## [Work to complete]
Since the copy must hold text only, transcribe the data below exactly and omit the images.

Provided records Block Start

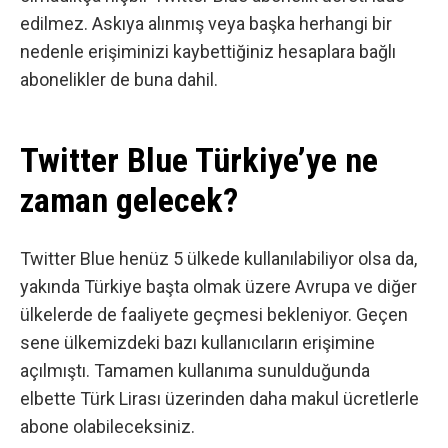
edilmez. Askıya alınmış veya başka herhangi bir
nedenle erişiminizi kaybettiğiniz hesaplara bağlı
abonelikler de buna dahil.
Twitter Blue Türkiye’ye ne
zaman gelecek?
Twitter Blue henüz 5 ülkede kullanılabiliyor olsa da,
yakında Türkiye başta olmak üzere Avrupa ve diğer
ülkelerde de faaliyete geçmesi bekleniyor. Geçen
sene ülkemizdeki bazı kullanıcıların erişimine
açılmıştı. Tamamen kullanıma sunulduğunda
elbette Türk Lirası üzerinden daha makul ücretlerle
abone olabileceksiniz.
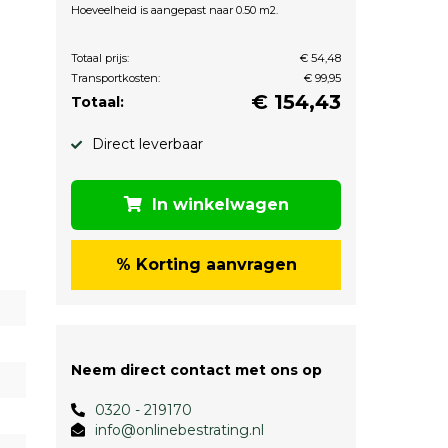
Hoeveelheid is aangepast naar 0.50 m2.
Totaal prijs:
€ 54,48
Transportkosten:
€ 99,95
€
154,43
Totaal:
Direct leverbaar
In winkelwagen
% Korting aanvragen
Neem direct contact met ons op
0320 - 219170
info@onlinebestrating.nl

Provided records Block End

## [The answer]
edilmez. Askıya alınmış veya başka herhangi bir
nedenle erişiminizi kaybettiğiniz hesaplara bağlı
abonelikler de buna dahil.
Twitter Blue Türkiye’ye ne
zaman gelecek?
Twitter Blue henüz 5 ülkede kullanılabiliyor olsa da,
yakında Türkiye başta olmak üzere Avrupa ve diğer
ülkelerde de faaliyete geçmesi bekleniyor. Geçen
sene ülkemizdeki bazı kullanıcıların erişimine
açılmıştı. Tamamen kullanıma sunulduğunda
elbette Türk Lirası üzerinden daha makul ücretlerle
abone olabileceksiniz.
Hoeveelheid is aangepast naar 0.50 m2.
Totaal prijs:
€ 54,48
Transportkosten:
€ 99,95
€
154,43
Totaal:
Direct leverbaar
In winkelwagen
% Korting aanvragen
Neem direct contact met ons op
0320 - 219170
info@onlinebestrating.nl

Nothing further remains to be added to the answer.